• _EXERCISE_
For the word "garras", find each line in the entries where it occurs and copy that line.

Saved data entries:
⟨
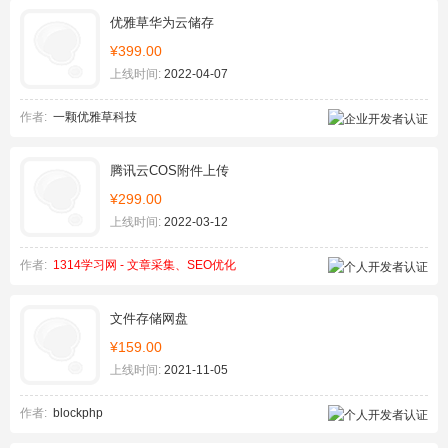
优雅草华为云储存
¥399.00
上线时间:
2022-04-07
作者:
一颗优雅草科技
腾讯云COS附件上传
¥299.00
上线时间:
2022-03-12
作者:
1314学习网 - 文章采集、SEO优化
文件存储网盘
¥159.00
上线时间:
2021-11-05
作者:
blockphp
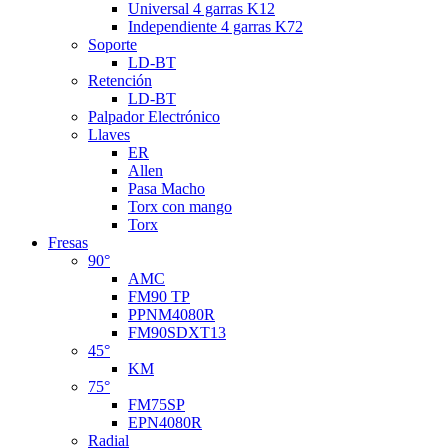
Universal 4 garras K12
Independiente 4 garras K72
Soporte
LD-BT
Retención
LD-BT
Palpador Electrónico
Llaves
ER
Allen
Pasa Macho
Torx con mango
Torx
Fresas
90°
AMC
FM90 TP
PPNM4080R
FM90SDXT13
45°
KM
75°
FM75SP
EPN4080R
Radial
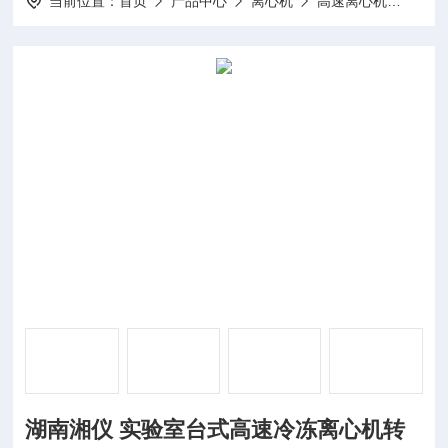
当前位置：
首页
产品中心
离心机
高速离心机
NO5
湖南湘仪 实验室台式高速冷冻离心机转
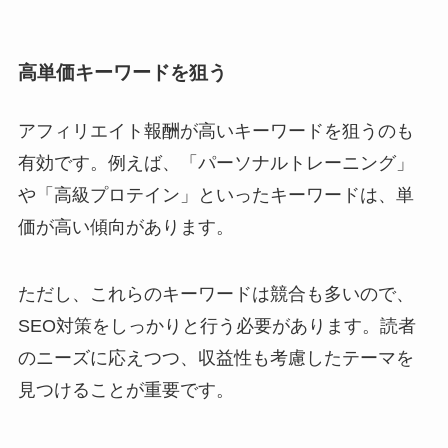
高単価キーワードを狙う
アフィリエイト報酬が高いキーワードを狙うのも
有効です。例えば、「パーソナルトレーニング」
や「高級プロテイン」といったキーワードは、単
価が高い傾向があります。
ただし、これらのキーワードは競合も多いので、
SEO対策をしっかりと行う必要があります。読者
のニーズに応えつつ、収益性も考慮したテーマを
見つけることが重要です。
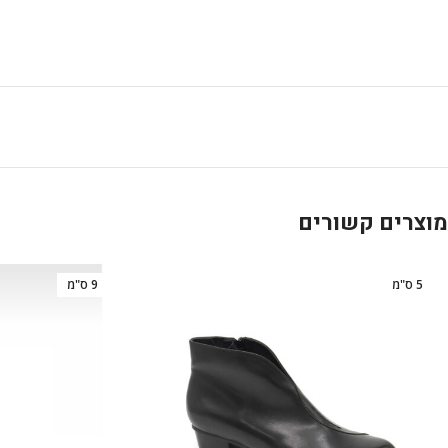
מוצרים קשורים
5 ס"מ
9 ס"מ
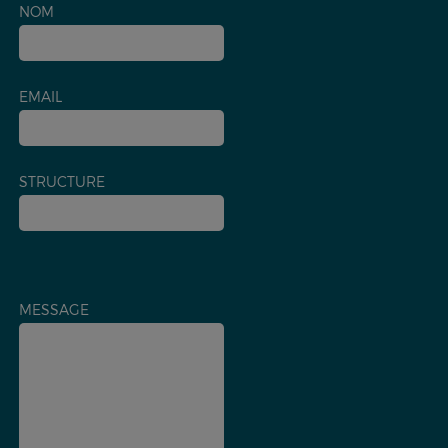
NOM
EMAIL
STRUCTURE
MESSAGE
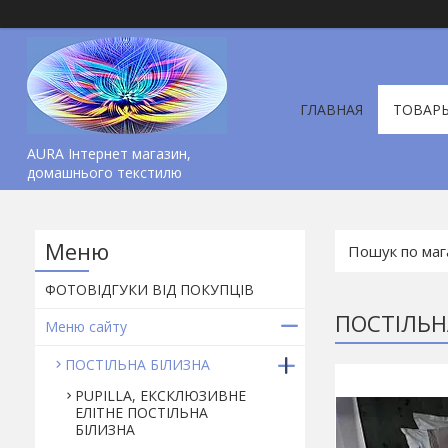
ГЛАВНАЯ
ТОВАР
AURA Інтернет магазин,
домашнього текстилю
ФОТОВІДГУКИ ВІД ПОКУПЦІВ
ПОСТІЛЬН
Меню сайту
ПОСТІЛЬНА БІЛИЗНА
PUPILLA, ЕКСКЛЮЗИВНЕ
ЕЛІТНЕ ПОСТІЛЬНА
БІЛИЗНА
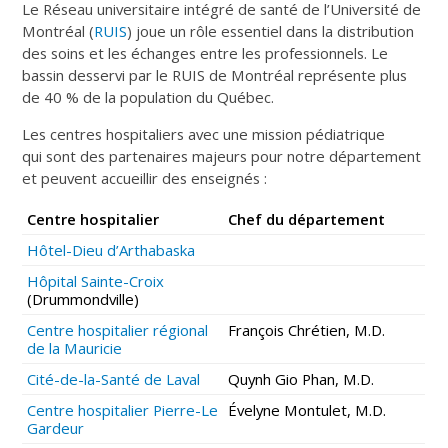
Le Réseau universitaire intégré de santé de l’Université de
Montréal (
RUIS
) joue un rôle essentiel dans la distribution
des soins et les échanges entre les professionnels. Le
bassin desservi par le RUIS de Montréal représente plus
de 40 % de la population du Québec.
Les centres hospitaliers avec une mission pédiatrique
qui sont des partenaires majeurs pour notre département
et peuvent accueillir des enseignés :
Centre hospitalier
Chef du département
Hôtel-Dieu d’Arthabaska
Hôpital Sainte-Croix
(Drummondville)
Centre hospitalier régional
François Chrétien, M.D.
de la Mauricie
Cité-de-la-Santé de Laval
Quynh Gio Phan, M.D.
Centre hospitalier Pierre-Le
Évelyne Montulet, M.D.
Gardeur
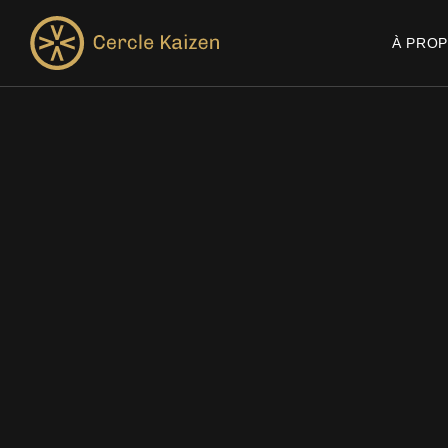
À PRO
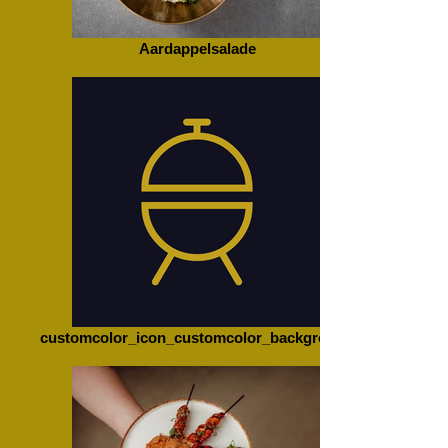
Aardappelsalade
customcolor_icon_customcolor_background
⟩
• _TASK ANSWER_
Universal 4 garras K12
Independiente 4 garras K72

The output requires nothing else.